Le député national Jacques Djoli a été auditionné, ce mercredi 08 avril 2026, par la commission mixte PAJ, socioculturelle et environnement de l’Assemblée nationale, dans le cadre de l’examen de sa proposition de loi sur l’accès à l’information et la transparence de la vie publique. L’objectif affiché : renforcer la transparence et donner aux citoyens un vrai droit de regard sur la gestion des affaires de l’État.

Face aux membres des trois commissions, l’élu a détaillé l’esprit de son texte. Pour lui, il s’agit d’un levier démocratique. Mieux informés, les citoyens contrôlent mieux l’action publique.

Jacques Djoli a tenu à clarifier une nuance juridique. Il y a d’un côté le droit d’être informé, garanti par une presse libre et régi par l’Ordonnance-loi n° 23/009 du 13 mars 2023. De l’autre, le droit d’accéder à l’information, c’est-à-dire d’exiger des documents et données détenus par l’administration. C’est ce second volet que sa proposition veut encadrer.

"Les deux découlent de l’article 24 de la Constitution, a-t-il rappelé", mais chacun s’appuie sur un alinéa différent. Ils sont donc distincts, tout en étant complémentaires. Assurer les deux, insiste-t-il, est indispensable pour bâtir la transparence, la redevabilité et le contrôle citoyen.

Le texte porté par le professeur Djoli contient plusieurs mesures fortes. Il imposerait aux agents publics la publication proactive de certaines informations. Il prévoit aussi un dispositif de déclaration de patrimoine et la mise sur pied d’une autorité indépendante. Sa mission : s’assurer que le droit d’accès à l’information ne reste pas lettre morte. La proposition s’attaque également à la question des lanceurs d’alerte. Le député y voit un outil clé contre la corruption et l’opacité administrative.

Les échanges ont montré l’intérêt des élus, mais aussi leurs interrogations. Comment garantir concrètement l’accès aux documents ? Comment protéger les données sensibles ? Quelles sanctions en cas de refus ou de blocage ? Autant de points soulevés en commission.

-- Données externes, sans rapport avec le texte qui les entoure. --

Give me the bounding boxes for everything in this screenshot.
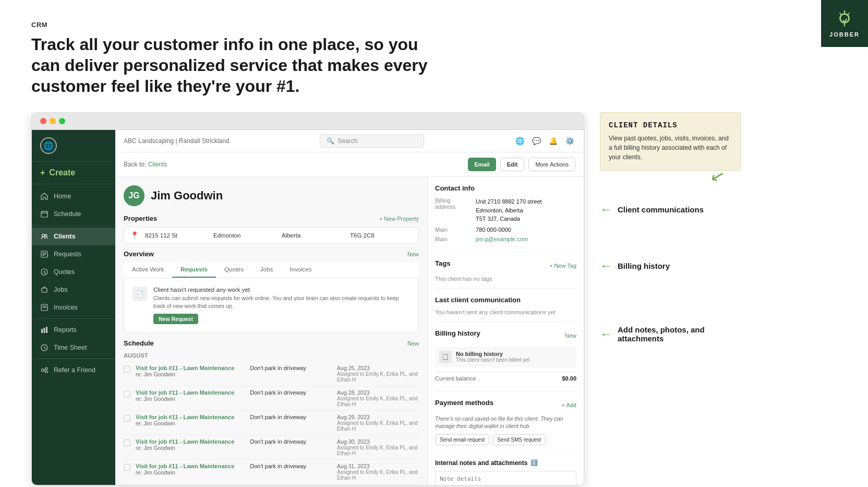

Jacques Djoli replace sa démarche dans un contexte global. Plus de 130 États ont déjà adopté une loi sur l’accès à l’information. La RDC accuse un retard qu’il juge urgent de combler. Il a donc plaidé pour un examen rapide du texte, afin d’aligner le pays sur les standards de transparence.

La commission mixte va poursuivre l’examen de la proposition. Elle doit maintenant rédiger un rapport avant le passage en plénière.